# The problem
Using the records below, transcribe word for word the stretch from the line that contains "dirty shirt (113, 635)" through the line that contains "ismet özel (114, 285)", both end lines included, and nothing else.

# Given information

--- START ---

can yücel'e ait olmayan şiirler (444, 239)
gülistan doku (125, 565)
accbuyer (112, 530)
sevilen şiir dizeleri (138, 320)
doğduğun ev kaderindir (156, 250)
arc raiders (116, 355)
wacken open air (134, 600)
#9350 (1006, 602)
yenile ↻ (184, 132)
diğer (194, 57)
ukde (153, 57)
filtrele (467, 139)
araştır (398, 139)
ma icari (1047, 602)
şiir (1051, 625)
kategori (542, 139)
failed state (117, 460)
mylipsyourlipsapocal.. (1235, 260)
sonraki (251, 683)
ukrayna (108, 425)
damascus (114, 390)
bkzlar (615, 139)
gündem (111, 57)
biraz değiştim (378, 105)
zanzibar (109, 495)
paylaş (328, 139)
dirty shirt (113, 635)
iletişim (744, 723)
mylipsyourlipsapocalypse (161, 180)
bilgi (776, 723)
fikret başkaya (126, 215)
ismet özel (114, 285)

--- END ---
--- START ---

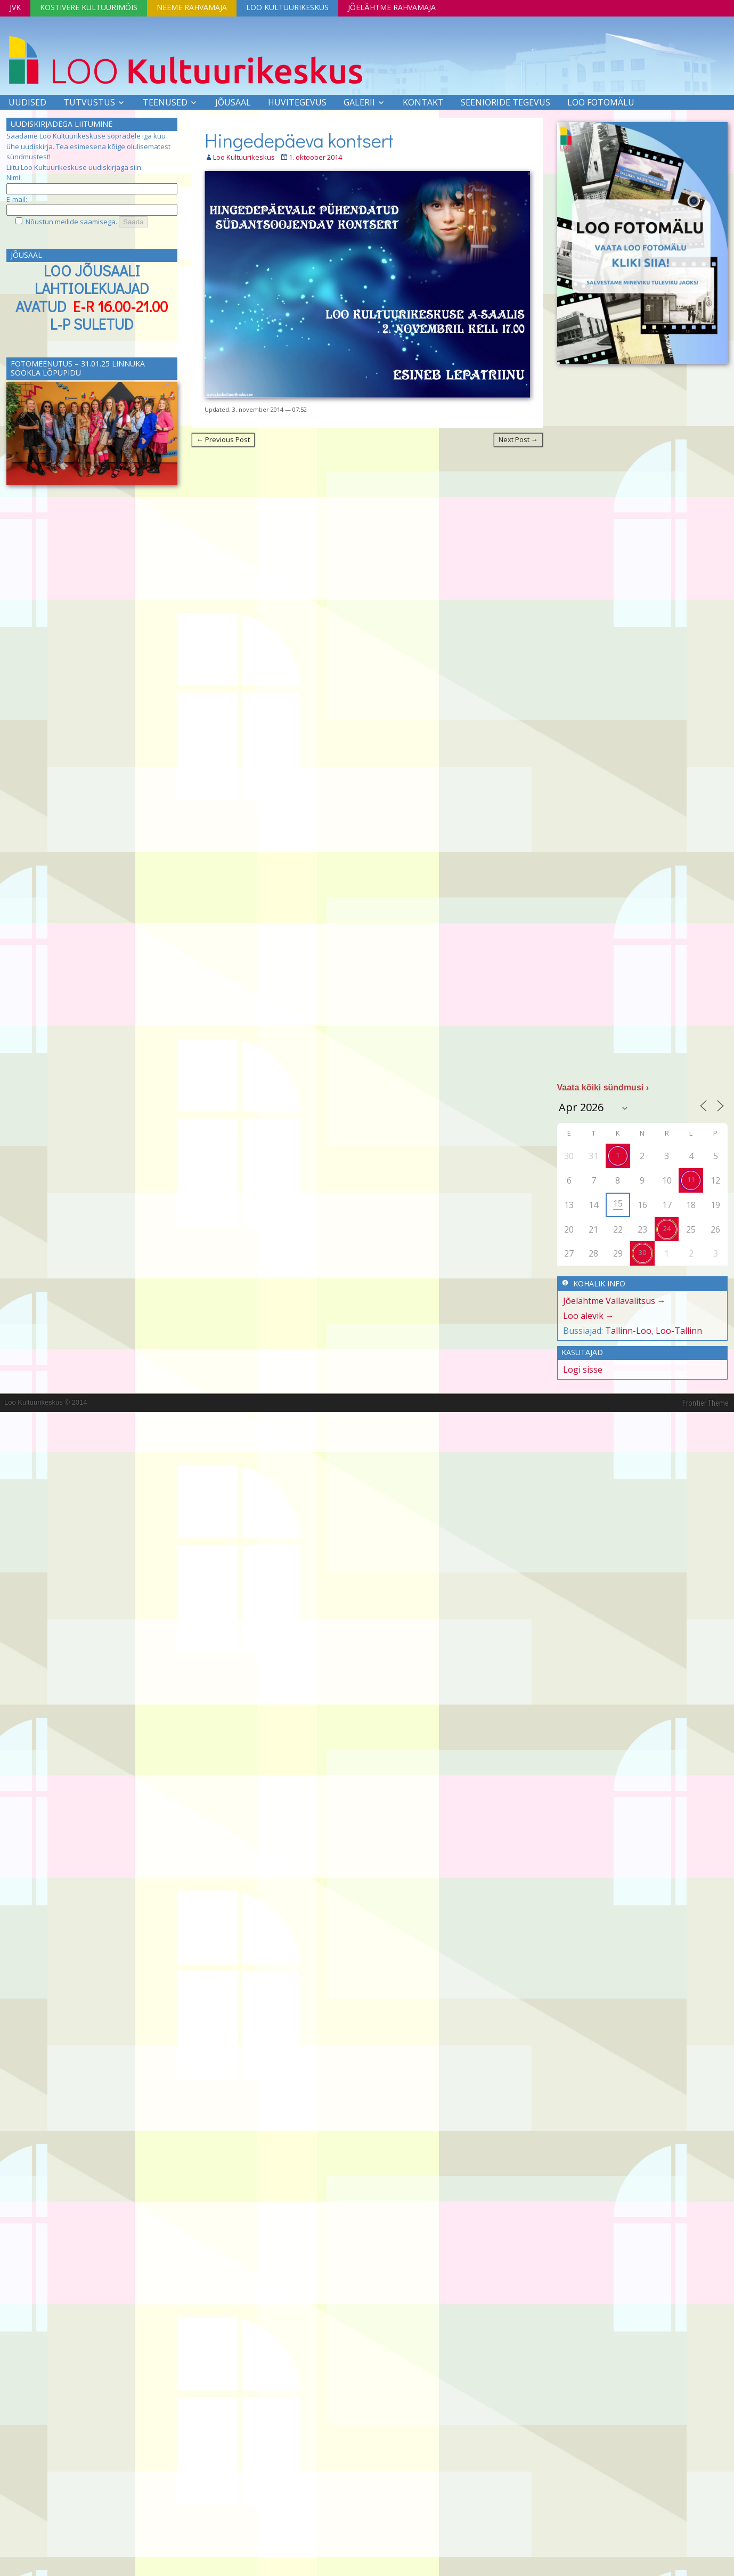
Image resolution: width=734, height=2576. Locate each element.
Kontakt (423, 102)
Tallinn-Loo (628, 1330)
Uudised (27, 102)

--- END ---
--- START ---

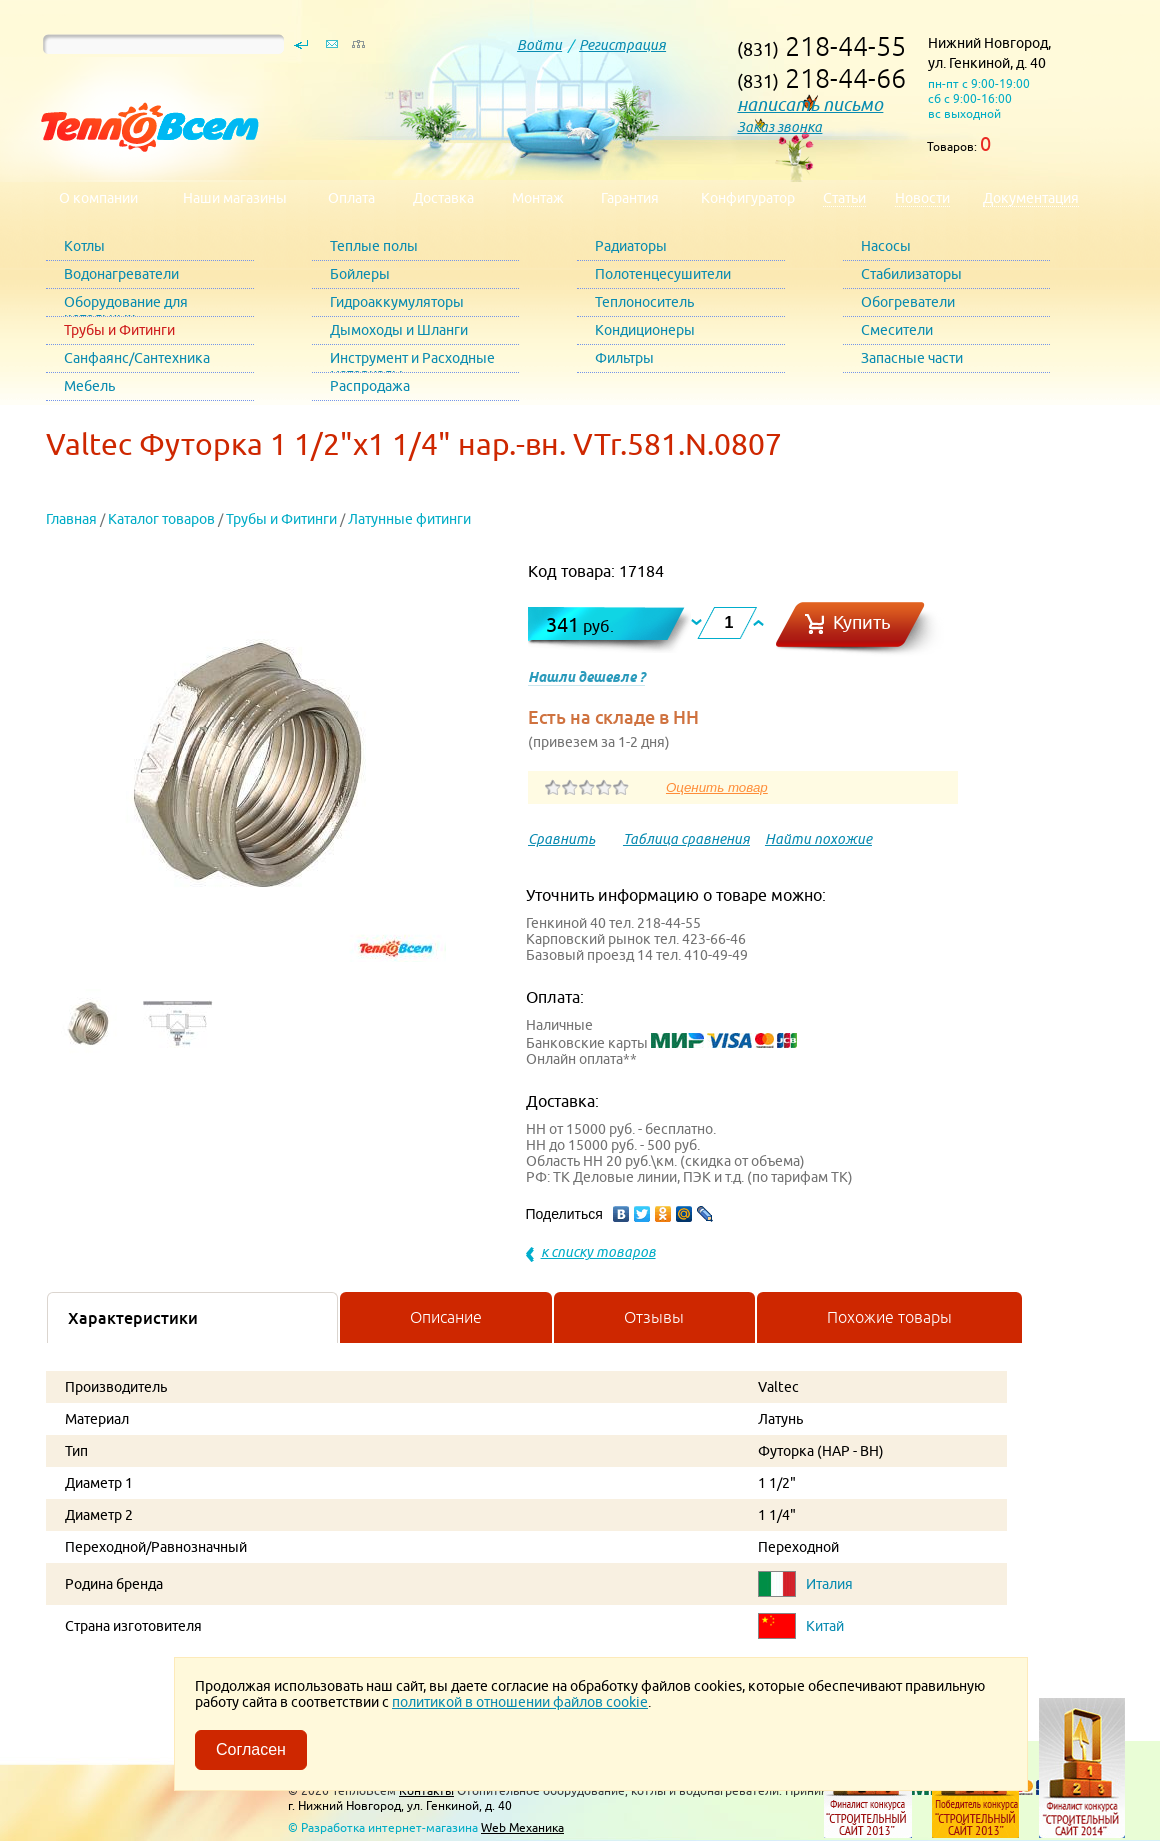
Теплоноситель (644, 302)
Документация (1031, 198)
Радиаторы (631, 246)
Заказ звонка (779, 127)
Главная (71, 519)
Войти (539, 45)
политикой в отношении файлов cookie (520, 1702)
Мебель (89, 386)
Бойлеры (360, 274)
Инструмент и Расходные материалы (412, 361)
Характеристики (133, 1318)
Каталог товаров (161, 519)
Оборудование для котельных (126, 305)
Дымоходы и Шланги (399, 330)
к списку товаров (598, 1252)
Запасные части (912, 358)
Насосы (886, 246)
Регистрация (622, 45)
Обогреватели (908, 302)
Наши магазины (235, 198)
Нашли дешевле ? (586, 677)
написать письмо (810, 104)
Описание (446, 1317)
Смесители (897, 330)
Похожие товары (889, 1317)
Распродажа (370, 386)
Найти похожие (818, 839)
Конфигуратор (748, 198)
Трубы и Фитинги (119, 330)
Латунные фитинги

--- END ---

# Result for this task
dirty shirt (113, 635)
iletişim (744, 723)
mylipsyourlipsapocalypse (161, 180)
bilgi (776, 723)
fikret başkaya (126, 215)
ismet özel (114, 285)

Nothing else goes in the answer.